Clostridium difficile is an anaerobic, rod-shaped bacterium with high environmental persistence. It ranks fifth among the most common hospital infections and was long classified as relatively harmless. For more than 30 years, however, this bacterium has now been known to be the pathogen responsible for causing Clostridium difficile-associated diarrhea (CDAD).
Usually, the intestine of healthy persons is colonised with relatively small numbers of the inactive (spore-forming) stage. If a significant part of the natural intestinal flora is destroyed, for example by the use of a broad spectrum antibiotic, Clostridium difficile can multiply without difficulty because of its special resistance properties and the absence of competition from other bacteria.
Spores are an extremely resistant dormant form of certain bacterial species and are formed under unfavourable viability conditions. Bacterial spores are highly dehydrated, show no metabolic activity and are surrounded by a coat giving them effective protection against radiation, chemicals and heat. Bacterial spores are capable of surviving in a germinable state for many months on the surfaces of floors, equipment, instruments and furniture; when viability conditions improve, they can germinate again and multiply.

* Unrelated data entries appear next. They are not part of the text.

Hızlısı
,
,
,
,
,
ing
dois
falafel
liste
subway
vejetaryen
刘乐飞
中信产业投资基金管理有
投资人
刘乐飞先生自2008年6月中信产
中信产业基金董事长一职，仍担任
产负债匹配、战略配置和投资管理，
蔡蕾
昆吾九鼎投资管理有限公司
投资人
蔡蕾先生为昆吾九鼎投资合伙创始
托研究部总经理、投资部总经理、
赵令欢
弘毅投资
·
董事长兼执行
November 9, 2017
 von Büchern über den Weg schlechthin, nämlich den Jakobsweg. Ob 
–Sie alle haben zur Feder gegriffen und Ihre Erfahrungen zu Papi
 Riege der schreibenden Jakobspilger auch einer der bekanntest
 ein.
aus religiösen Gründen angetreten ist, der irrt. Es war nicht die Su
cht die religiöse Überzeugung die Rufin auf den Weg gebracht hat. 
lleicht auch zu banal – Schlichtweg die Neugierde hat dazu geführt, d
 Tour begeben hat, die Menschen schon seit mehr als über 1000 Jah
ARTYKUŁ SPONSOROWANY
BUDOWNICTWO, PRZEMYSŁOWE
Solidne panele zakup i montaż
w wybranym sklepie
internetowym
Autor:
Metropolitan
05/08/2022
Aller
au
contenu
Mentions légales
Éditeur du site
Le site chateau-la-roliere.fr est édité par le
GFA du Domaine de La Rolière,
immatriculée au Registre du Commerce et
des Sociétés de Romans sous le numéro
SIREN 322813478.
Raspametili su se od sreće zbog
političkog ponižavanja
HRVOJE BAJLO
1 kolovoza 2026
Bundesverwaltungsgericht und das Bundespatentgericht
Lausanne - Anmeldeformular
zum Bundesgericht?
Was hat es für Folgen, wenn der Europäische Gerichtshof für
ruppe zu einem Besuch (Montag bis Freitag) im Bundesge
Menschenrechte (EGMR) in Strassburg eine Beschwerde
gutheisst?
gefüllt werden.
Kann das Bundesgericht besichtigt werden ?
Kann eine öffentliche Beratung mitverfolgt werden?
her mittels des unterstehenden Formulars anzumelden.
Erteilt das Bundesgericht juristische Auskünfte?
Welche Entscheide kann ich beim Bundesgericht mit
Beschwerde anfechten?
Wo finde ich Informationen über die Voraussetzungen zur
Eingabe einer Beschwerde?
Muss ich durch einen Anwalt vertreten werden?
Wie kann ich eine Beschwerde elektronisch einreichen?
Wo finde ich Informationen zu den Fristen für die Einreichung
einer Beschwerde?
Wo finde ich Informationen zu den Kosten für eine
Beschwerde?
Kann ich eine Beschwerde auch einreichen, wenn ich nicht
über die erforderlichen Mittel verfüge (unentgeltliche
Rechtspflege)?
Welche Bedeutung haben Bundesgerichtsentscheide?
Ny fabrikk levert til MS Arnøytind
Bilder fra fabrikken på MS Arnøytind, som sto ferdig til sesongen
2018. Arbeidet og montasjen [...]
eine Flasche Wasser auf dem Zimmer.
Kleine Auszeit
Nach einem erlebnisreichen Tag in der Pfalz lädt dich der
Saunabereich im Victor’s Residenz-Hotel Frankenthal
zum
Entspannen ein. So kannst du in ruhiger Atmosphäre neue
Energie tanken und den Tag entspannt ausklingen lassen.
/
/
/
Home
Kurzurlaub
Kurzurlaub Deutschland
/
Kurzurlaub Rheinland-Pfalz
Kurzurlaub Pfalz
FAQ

Contaminated hands are one major source of infection: direct contact between physicians, nurses, patients and equipment inevitably becomes a risk without hand washing. Particularly at risk are people with a severely weakened immune system, elderly people or patients requiring chemotherapy, antibiotic therapy or tube feeding. The pathogens are transmitted by the fecal-oral route by direct or indirect contact. The consistent and rapid implementation of hygiene measures by trained personnel is therefore of paramount importance to interrupt the chain of infection.
Because the risks of transmission associated with Clostridium difficile can be virtually eliminated by correct and targeted disinfection measures using effective products and methods. Due to their concentration and when used with the specified exposure time, disinfectants listed by the VAH (Association for Applied Hygiene) have the properties required to kill the vegetative form of the bacterium. Spores of Clostridium difficile can be combated by using sporicidal products, e.g. based on aldehydes, oxygen splitters or certain per-compounds.